Framework for Grouping Local Process Models
2026-07-06 • Machine Learning
Machine Learning
AI summaryⓘ
The authors studied Local Process Models (LPMs), which are small patterns found within event data that show how processes behave. They found that current methods produce many similar LPMs, making it hard for analysts to use them effectively. Instead of just picking the highest-scoring LPMs, the authors suggest grouping similar models and choosing one example from each group. This approach helps provide a better and less repetitive set of patterns for understanding the process.
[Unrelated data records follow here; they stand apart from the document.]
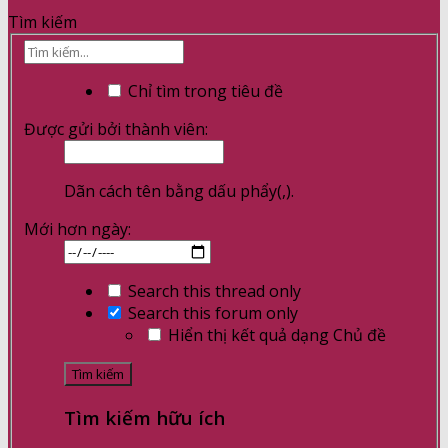
Tìm kiếm
Chỉ tìm trong tiêu đề
Được gửi bởi thành viên:
Dãn cách tên bằng dấu phẩy(,).
Mới hơn ngày:
Search this thread only
Search this forum only
Hiển thị kết quả dạng Chủ đề
Tìm kiếm hữu ích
Local Process ModelsProcess MiningEvent DataPattern MiningModel SimilarityProcess Model CoverageLoopConcurrencyModel ExplosionModel Repetition
Authors
Viki Peeva, Wil M. P. van der Aalst
Abstract
Local Process Models (LPMs) are an underexplored concept in process mining. LPMs describe patterns in event data considering sequence, choice, concurrency, and loop. In recent years, process mining has proved successful in the analysis and improvement of operational processes. More often than not, surprising findings are found when one does not consider the full process, making LPMs and their discovery highly valuable. However, similar to other pattern mining approaches, LPM discovery algorithms face the problems of model explosion and model repetition, i.e., the algorithms may create hundreds if not thousands of LPMs, and subsets of them are close in structure or behavior. Practically, no analyst would be able to comb through thousands of LPMs leading to using a sample of LPMs that are easily accessible. The current sentiment is that the top-scoring LPMs form the optimal sample to be presented. However, different applications should demand a different optimal sample. With this work, we show that if the goal of the mined LPMs is to understand a process, using the top-scoring LPMs as an optimal sample is a poor choice because of high repetition. We propose a framework for grouping LPMs and creating an optimal sample by taking one representative LPM for each group. We measure similarity between models via established process model similarity measures or by comparing the context in which an LPM appears. The context is formed using data attributes available in the underlying event logs. We demonstrate the usefulness of grouping on multiple event logs by comparing repetition and coverage between samples comprised of the top-scoring models and the representatives of discovered groups.